Even if we just focus on citizens alone, and forget about noncitizens, the first clause of the 14th Amendment expressly says only who is constitutionally entitled to citizenship, without expressly speaking about the rights associated with citizenship, much less modifying those citizenship rights.  It is true that many express clauses of the Constitution have implied consequences, but here we are contemplating an implication of another implication: the first alleged implication is that the Citizenship Clause implies a bundle of rights in the language of the 1791 Constitution, and the second alleged implication is that this implied 1791 language is impliedly imbued with 1868 meanings.  I happen to agree with the first implication, but the alleged implication of that implication seems much more tenuous.

Professor Lash points out that the Thirteenth Amendment uses the same language as the older Northwest Ordinance, while meaning something different and more thoroughly abolitionist. However, in that situation the Thirteenth Amendment did not refer back to the Northwest Ordinance and instead actually repeated the older language so that a reader could understand it without even knowing the Northwest Ordinance ever existed.  By contrast, a reader of the first two clauses of the 14th Amendment must refer to some other clauses or sources to figure out what privileges or immunities are at issue.  Moreover, Section 3 of the 14th Amendment clarified the 13th Amendment by denying “any claim for the loss or emancipation of any slave….”  So, precedents like this do not quite support what Professor Lash suggests.

Professor Lash also asserts that, “The original meaning of the Bill of Rights had to be reshaped before these 1791 provisions could be applied against the States.”  That’s doubtful.  The First Amendment did not guarantee that states could pass laws establishing religion, limiting the exercise of religion, or punishing seditious speech; it merely had that effect because amendments like this one proposed by James Madison were rejected: “No State shall violate the equal rights of conscience, or the freedom of the press….”  That amendment by Madison would have existed quite comfortably alongside the First Amendment, without contradiction.

Additionally, I am skeptical that the Bill of Rights as understood in 1867 was always (or usually) of greater benefit to citizens than the original understanding in 1791.  For example, a newspaper hit by numerous libel lawsuits in 1791 and then found innocent in federal court was entitled to attorney’s fees, but by 1868 the “American Rule” required the newspaper to pay its own attorney fees even though it did nothing wrong.  Professor Lash suggests that perhaps “the original Freedom of Speech and Press Clauses communicated nothing more than freedom from prior restraints….”  I don’t believe those clauses were so stingy.  As Madison once said, “The state of the press, therefore, under the common law, cannot, in this point of view, be the standard of its freedom in the United States.”  That’s because “the freedom of speech” referred to the freedom that existed in the thirteen states as of 1790, not at another place or an earlier time.

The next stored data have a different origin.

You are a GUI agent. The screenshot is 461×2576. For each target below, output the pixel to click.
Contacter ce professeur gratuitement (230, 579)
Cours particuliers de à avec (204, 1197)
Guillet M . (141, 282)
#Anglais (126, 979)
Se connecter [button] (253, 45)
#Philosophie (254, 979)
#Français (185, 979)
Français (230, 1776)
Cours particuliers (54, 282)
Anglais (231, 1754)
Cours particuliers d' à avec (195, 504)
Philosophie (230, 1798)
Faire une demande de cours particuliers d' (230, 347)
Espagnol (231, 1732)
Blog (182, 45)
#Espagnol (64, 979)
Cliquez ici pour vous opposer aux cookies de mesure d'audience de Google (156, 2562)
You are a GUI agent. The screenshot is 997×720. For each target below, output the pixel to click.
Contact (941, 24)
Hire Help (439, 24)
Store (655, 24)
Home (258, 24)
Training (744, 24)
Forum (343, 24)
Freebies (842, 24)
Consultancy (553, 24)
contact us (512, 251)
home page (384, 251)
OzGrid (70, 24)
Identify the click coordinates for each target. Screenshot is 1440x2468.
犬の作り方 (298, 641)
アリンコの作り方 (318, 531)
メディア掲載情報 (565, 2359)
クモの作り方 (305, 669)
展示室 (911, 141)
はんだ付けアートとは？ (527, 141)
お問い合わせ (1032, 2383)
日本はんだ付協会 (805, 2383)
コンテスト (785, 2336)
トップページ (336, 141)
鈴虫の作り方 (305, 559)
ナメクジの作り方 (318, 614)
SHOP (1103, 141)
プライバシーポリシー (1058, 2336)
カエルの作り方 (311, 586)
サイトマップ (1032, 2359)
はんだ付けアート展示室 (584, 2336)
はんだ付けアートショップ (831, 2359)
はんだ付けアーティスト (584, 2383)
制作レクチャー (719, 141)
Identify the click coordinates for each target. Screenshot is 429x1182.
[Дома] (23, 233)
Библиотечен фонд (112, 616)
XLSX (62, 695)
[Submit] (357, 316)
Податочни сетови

There is good evidence that Republicans in the 1860s were originalists, and thus that they would have favored the original meaning of the Bill of Rights once they were persuaded of their own errors.  For instance, at the 1860 Republican National Convention, David Wilmot said: “It is our purpose to restore the Constitution to its original meaning; to give to it its true interpretation; to read that instrument as our fathers read it. (Applause.)”.  Wilmot did not say, “It is our purpose to update the Constitution by keeping its words but ejecting their original meaning; to give to it a modern interpretation; to read that instrument as we believe it ought to be read.”

I agree with much of Professor Lash’s Fourteenth Amendment scholarship, and might end up agreeing with this new paper too, but not today, for the reasons explained.  Incidentally, I hope to have a blog post up soon discussing the interpretation given by Professors Barnett and Bernick of the Civil Rights Act of 1866.